Auch wenn eine Assistentin durch ihr umfangreiches Wissen Macht haben mag, ist es keine gleichberechtigte Partnerschaft. „Wenn man sich engagiert, verkauft man seine Seele an diese Person", sagte Rabin. In einer weniger professionellen Dynamik wird die Assistentin so unverzichtbar für den Alltag ihres Chefs – und so vollständig unter seiner Kontrolle – dass sie zu einer stimmlosen Arbeiterin wird. Rowena Chiu, die kurzzeitig als Assistentin von Harvey Weinstein arbeitete, verglich ihre Rolle mit einem Butler in **Downton Abbey**, wo die Hauptregeln darin bestanden, zu tun, was einem gesagt wird, und unsichtbar zu bleiben. Chiu, die sagt, Weinstein habe sie sexuell missbraucht, wurde oft gesagt, sie könne in einer Stunde ersetzt werden. Sie hörte Weinstein, wie er einen Top-Regisseur am Telefon anschrie, und dachte, wenn er so mit denen umgehen kann, was könnte er mir antun? Sie sagte, sie sei wie „eine Mücke auf einem Elefanten" gewesen.

Im Laufe der Jahre hatte Epstein mehrere Assistenten, aber Groff war die ranghöchste und blieb am längsten. Als ich ihre E-Mails las, war ich zunächst davon beeindruckt, wie sehr sie seine Zeit und seine Bewegungen verwaltete oder als seine Türwächterin fungierte. Aber eigentlich war sie eher wie eine gut trainierte Erweiterung seiner selbst. In einem Artikel der New York Times von 2005 über leitende Assistenten an der Wall Street, in dem sowohl Groff als auch Epstein interviewt wurden, beschrieb Epstein seine Assistenten als „eine Erweiterung meines Gehirns" und eine „soziale Prothese" – nicht als separate Personen, sondern als Teil seines Geistes und Körpers.

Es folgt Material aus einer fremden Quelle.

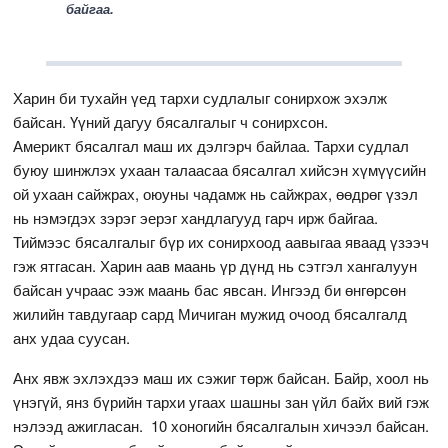
байгаа.
Харин би тухайн үед тархи судлалыг сонирхож эхэлж
байсан. Үүний дагуу бясалгалыг ч сонирхсон.
Америкт бясалгал маш их дэлгэрч байлаа. Тархи судлал
буюу шинжлэх ухаан талаасаа бясалгал хийсэн хүмүүсийн
ой ухаан сайжрах, оюуны чадамж нь сайжрах, өөдрөг үзэл
нь нэмэгдэх зэрэг эерэг хандлагууд гарч ирж байгаа.
Тиймээс бясалгалыг бүр их сонирхоод аавыгаа яваад үзээч
гэж ятгасан. Харин аав маань үр дүнд нь сэтгэл хангалуун
байсан учраас ээж маань бас явсан. Ингээд би өнгөрсөн
жилийн тавдугаар сард Мичиган мужид очоод бясалгалд
анх удаа суусан.
Анх явж эхлэхдээ маш их сэжиг төрж байсан. Байр, хоол нь
үнэгүй, янз бүрийн тархи угаах шашны зан үйл байх вий гэж
нэлээд ажигласан. 10 хоногийн бясалгалын хичээл байсан.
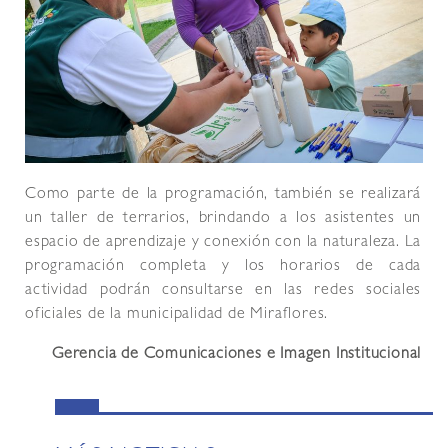
Como parte de la programación, también se realizará
un taller de terrarios, brindando a los asistentes un
espacio de aprendizaje y conexión con la naturaleza. La
programación completa y los horarios de cada
actividad podrán consultarse en las redes sociales
oficiales de la municipalidad de Miraflores.
Gerencia de Comunicaciones e Imagen Institucional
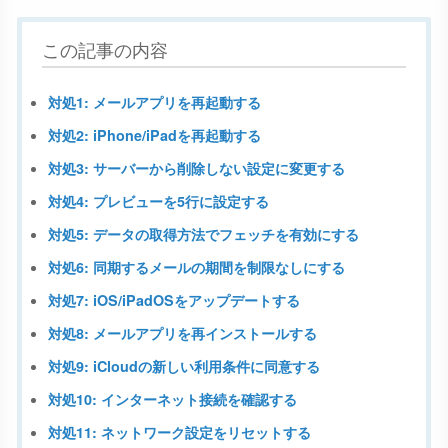
この記事の内容
対処1: メールアプリを再起動する
対処2: iPhone/iPadを再起動する
対処3: サーバーから削除しない設定に変更する
対処4: プレビューを5行に設定する
対処5: データの取得方法でフェッチを有効にする
対処6: 同期するメールの期間を制限なしにする
対処7: iOS/iPadOSをアップデートする
対処8: メールアプリを再インストールする
対処9: iCloudの新しい利用条件に同意する
対処10: インターネット接続を確認する
対処11: ネットワーク設定をリセットする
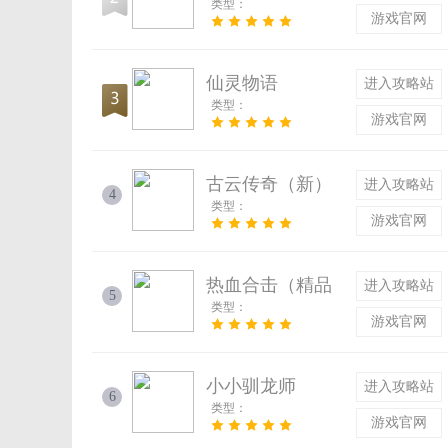
类型：
游戏官网
仙灵物语
进入攻略站
类型：
游戏官网
古云传奇（新）
进入攻略站
4
类型：
游戏官网
热血合击（精品
进入攻略站
5
类型：
复古）
游戏官网
小小驯龙师
进入攻略站
6
类型：
游戏官网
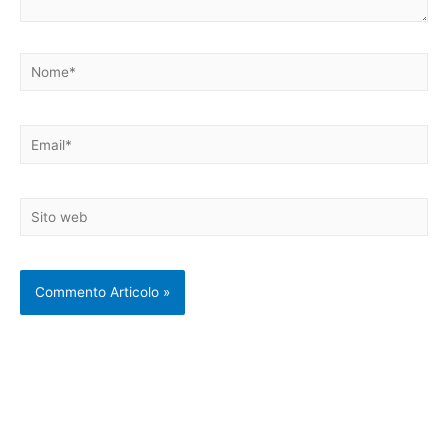
Nome*
Email*
Sito
web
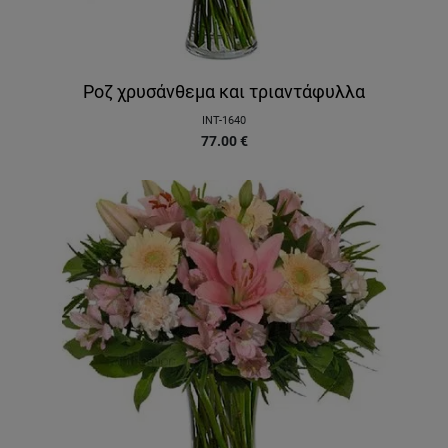
Ροζ χρυσάνθεμα και τριαντάφυλλα
INT-1640
77.00
€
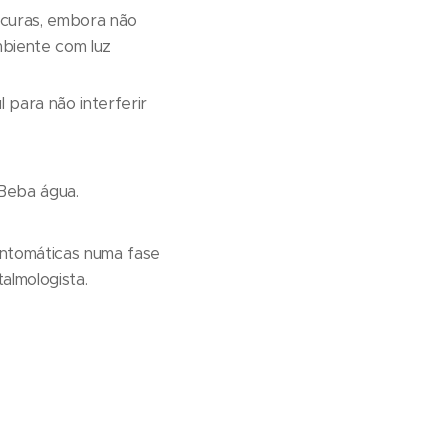
scuras, embora não
mbiente com luz
l para não interferir
 Beba água.
sintomáticas numa fase
lmologista.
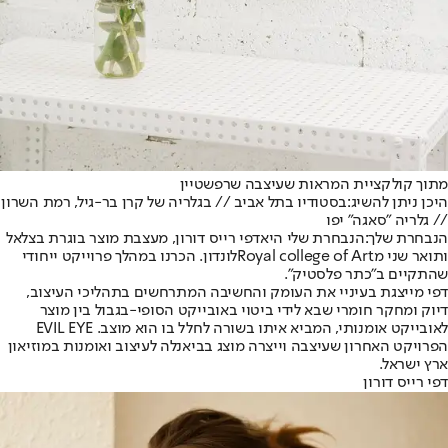
מתוך קולקציית המראות שעיצבה שרפשטיין
היכן ניתן להשיג:
בסטודיו בתל אביב // בגלריה של קרן בר-גיל, רמת השרון
// גלריה "סאגה" יפו
הנבחרת שלך:
הנבחרת שלי היא
דפי רייס דורון
, מעצבת מוצר בוגרת בצלאל
ותואר שני מ
Royal college of Art
לונדון. הכרנו במהלך פרוייקט ייחודי
שהתקיים ב"כתר פלסטיק".
דפי מייצגת בעיניי את העומק והחשיבה המתרחשים בתהליכי העיצוב,
דיוק ומחקר חומרי שבא לידי ביטוי באובייקט הסופי-בגבול בין מוצר
לאובייקט אומנותי, המביא איתו בשורה לחלל בו הוא מוצב. EVIL EYE
הפרויקט האחרון שעיצבה וייצרה מוצג בביאנלה לעיצוב ואומנות במוזיאון
ארץ ישראל.
דפי רייס דורון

**[Bild: Jeffrey Epstein im Jahr 2017, aus dem New Yorker Register für Sexualstraftäter. Foto: AP]**

Groffs Aufgabe war es, sicherzustellen, dass Epsteins Leben genau so ablief, wie er es wollte. „Jeffrey hat darum gebeten, dass er BITTE nicht gestört wird, während er im Fitnessstudio trainiert … auch wenn ein Gast hier wartet", mailte sie 2012 ihren Kollegen. „Wenn Jeffrey auf etwas wartet und Sie die Dringlichkeit eines Pakets kennen, sollten Sie es ihm so schnell wie möglich geben, wenn möglich", schrieb sie über eine zweistündige Verzögerung bei der Lieferung von Gebäck im Jahr 2015. „Er rief mich an und fragte, wo seine Cannoli seien!?" An jedem beliebigen Tag wechselte Groff von der Reparatur einer Handtuchstange („können wir BITTE jemanden dafür finden") zur Lösung, wie... Sie kümmerte sich um alles, von Epsteins allergischer Reaktion („es ist offensichtlich, dass mit seinem Gesicht etwas nicht stimmt") bis hin zur Sicherstellung, dass Steve Bannon die Apple Watch bekam, die Epstein ihm geschenkt hatte („können Sie bestätigen, dass Steve seine Uhr hat?... Ich muss mich bei Jeffrey melden... tut mir leid, so eine Belästigung zu sein!"). Sie war großartig in ihrem Job – schnell, höflich und immer gut gelaunt, selbst wenn ihre Aufgaben lächerlich waren, wie der Umgang mit zwei „monster" vakuumverpackten Steaks, die in Epsteins Flugzeug zurückgelassen wurden, oder die Frage, wie man drei Behälter Oreo-Eiscreme („JEs Lieblingssorte") von New York zu einem anderen seiner Anwesen transportieren konnte, ohne dass es schmolz. Ihre E-Mails waren voller Ausrufezeichen, Emoticons (besonders der zwinkernde Smiley) und aufgeregter Ausdrücke wie „Tremendous!", „Super!" und „Terrific!". Als ein New Yorker Geschäftsmann namens Jonathan Farkas ihr sagte, ihre Effizienz sei der Neid der deutschen Armee, leitete Groff die E-Mail an ihren Ehemann Ike weiter und fragte: „think I should forward to JE???!!!" Ike antwortete, sie solle sie in ihren Akten aufbewahren, falls sie jemals wieder einen Job brauche.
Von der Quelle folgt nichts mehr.